O presidente da Comissão de Igualdade Racial do Instituto dos Advogados Brasileiros (IAB), Humberto Adami, classificou a decisão como “uma vitória dos movimentos sociais, embora nem todos os pedidos tenham sido atendidos”. Uma avaliação completamente desconectada da realidade. A resolução não representa uma conquista dos movimentos populares, mas um duro golpe contra as favelas, que continuarão sofrendo com o aumento da letalidade policial.
O relator da ADPF, ministro Edson Fachin, tentou justificar o veredito: “diante de qualquer narrativa com o sentido de imputar às decisões do STF a responsabilidade por problemas graves, crônicos e em muito preexistentes à ADPF, o que dizem os fatos é que, no período das medidas cautelares, caíram significativamente os índices de letalidade policial, bem como o de vitimização policial e outros diversos índices de criminalidade”.
Outro argumento falacioso foi o de que a ADPF teria restringido a ação das polícias. Segundo Adami, “muito se falou que a ADPF atrapalhava o trabalho da polícia (…). Hoje foi dito isso com todas as letras que é mentira”. A realidade, no entanto, é que a decisão do STF não apenas mantém, mas aprofunda o poder das forças de repressão, fornecendo novos instrumentos como a criação de comitês de inteligência — eufemismo para legalização da espionagem contra as favelas.
Além disso, seguem autorizadas operações sem aviso prévio e a expedição de mandados genéricos, sem indicação precisa de local, motivo ou objetivo — uma violação às garantias jurídicas mínimas previstas no Estado de Direito.

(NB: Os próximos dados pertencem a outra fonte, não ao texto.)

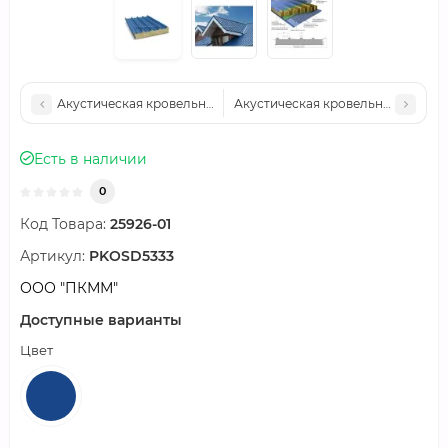
Акустическая кровельная сэндвич-панель минеральная вата, 
Акустическая кровельная сэндвич
Есть в наличии
0
Код Товара:
25926-01
Артикул:
PKOSD5333
ООО "ПКММ"
Доступные варианты
Цвет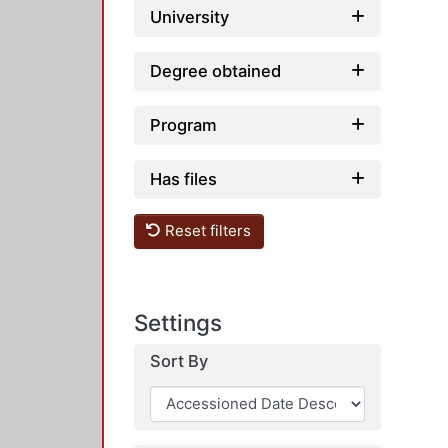
University
Degree obtained
Program
Has files
Reset filters
Settings
Sort By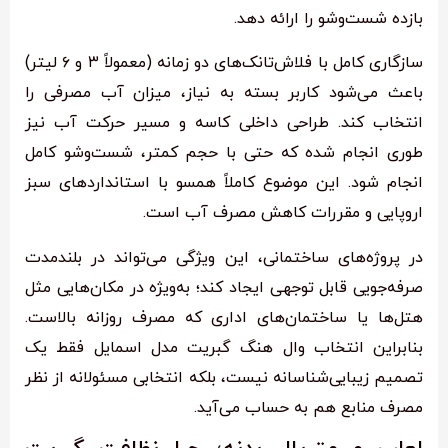
بازده شست‌وشو را ارائه دهد.
سازگاری کامل با فلاش‌تانک‌های دو زمانه (معمولاً ۳ و ۶ لیتر)
باعث می‌شود کاربر بسته به نیاز، میزان آب مصرفی را
انتخاب کند. طراحی داخلی کاسه و مسیر حرکت آب نیز
طوری انجام شده که حتی با حجم کمتر، شست‌وشو کامل
انجام شود. این موضوع کاملاً همسو با استانداردهای سبز
اروپایی و مقررات کاهش مصرف آب است.
در پروژه‌های ساختمانی، این ویژگی می‌تواند در بلندمدت
صرفه‌جویی قابل توجهی ایجاد کند؛ به‌ویژه در مکان‌هایی مثل
هتل‌ها یا ساختمان‌های اداری که مصرف روزانه بالاست.
بنابراین انتخاب وال هنگ گبریت مدل اسمایل فقط یک
تصمیم زیبایی‌شناسانه نیست، بلکه انتخابی مسئولانه از نظر
مصرف منابع هم به حساب می‌آید.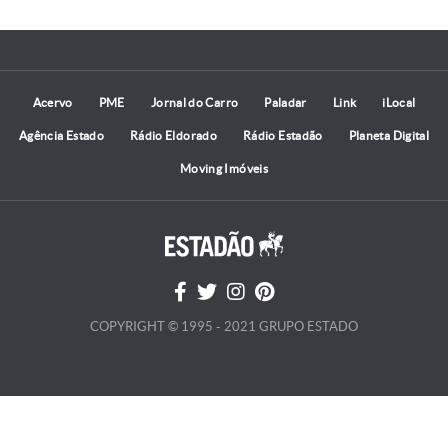
Acervo
PME
Jornal do Carro
Paladar
Link
iLocal
Agência Estado
Rádio Eldorado
Rádio Estadão
Planeta Digital
Moving Imóveis
COPYRIGHT © 1995 - 2021 GRUPO ESTADO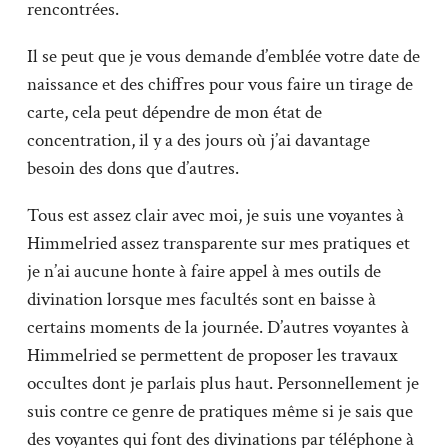
rencontrées.
Il se peut que je vous demande d’emblée votre date de
naissance et des chiffres pour vous faire un tirage de
carte, cela peut dépendre de mon état de
concentration, il y a des jours où j’ai davantage
besoin des dons que d’autres.
Tous est assez clair avec moi, je suis une voyantes à
Himmelried assez transparente sur mes pratiques et
je n’ai aucune honte à faire appel à mes outils de
divination lorsque mes facultés sont en baisse à
certains moments de la journée. D’autres voyantes à
Himmelried se permettent de proposer les travaux
occultes dont je parlais plus haut. Personnellement je
suis contre ce genre de pratiques même si je sais que
des voyantes qui font des divinations par téléphone à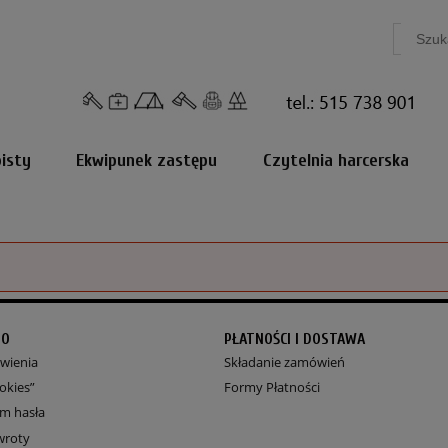
isty
Ekwipunek zastępu
Czytelnia harcerska
TO
PŁATNOŚCI I DOSTAWA
wienia
Składanie zamówień
okies”
Formy Płatności
m hasła
wroty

A atuação do STF indica uma deformação institucional do regime político brasileiro, em que o Judiciário toma para si o papel de formular políticas públicas, função que deveria ser exclusiva do Poder Executivo. Adami chegou a levantar essa contradição: “Cabe ao Poder Judiciário ditar políticas públicas no lugar do Executivo?”. No entanto, preferiu encerrar o debate com uma ambiguidade preocupante: “Só com o tempo a gente vai conseguir avaliar se foram medidas negativas ou positivas”.
A natureza das polícias no Brasil é estruturalmente voltada para a repressão da classe trabalhadora. Com fama internacional de brutalidade, essas instituições não deveriam ser reguladas, mas sim dissolvidas. No lugar de debater o fortalecimento das corporações, o país deveria discutir sua substituição por mecanismos de segurança popular sob controle da própria população.
A falsa ideia de que essas ações protegerão os moradores das periferias é insustentável. Tampouco contribuirão para o “combate à criminalidade”, que, na realidade, é fruto direto da desigualdade social.
Outro ponto importante é o discurso do “combate ao crime organizado”, cada vez mais cooptado pela direita. O narcotráfico é, antes de tudo, uma engrenagem capitalista mantida ilegal para aumentar lucros. Caso o Estado realmente quisesse combater esse setor, bastaria legalizá-lo e regulamentar suas atividades, como já faz com o álcool e outras drogas.
Veja as normas definidas pela ADPF 635 para as operações policiais:
- Buscas domiciliares devem ocorrer exclusivamente com mandado judicial e durante o dia;
- Operações com risco de confronto armado devem contar com ambulâncias próximas;
- Policiais envolvidos em ocorrências com morte devem preservar o local e informar seus superiores;
- A comunicação das ocorrências será feita aos comandos das corporações e às corregedorias;
- Delegados deverão colher provas e identificar testemunhas após liberação dos peritos;
- O Ministério Público deverá ser comunicado imediatamente e poderá enviar promotor ao local;
- Corpos devem ser fotografados no local e ter todas as lesões registradas;
- Corregedorias terão 60 dias para concluir apurações em casos com morte;
- Autópsias deverão ser feitas em até 10 dias;
- O Estado deverá reunir dados detalhados sobre mortes causadas por policiais, especificando as circunstâncias.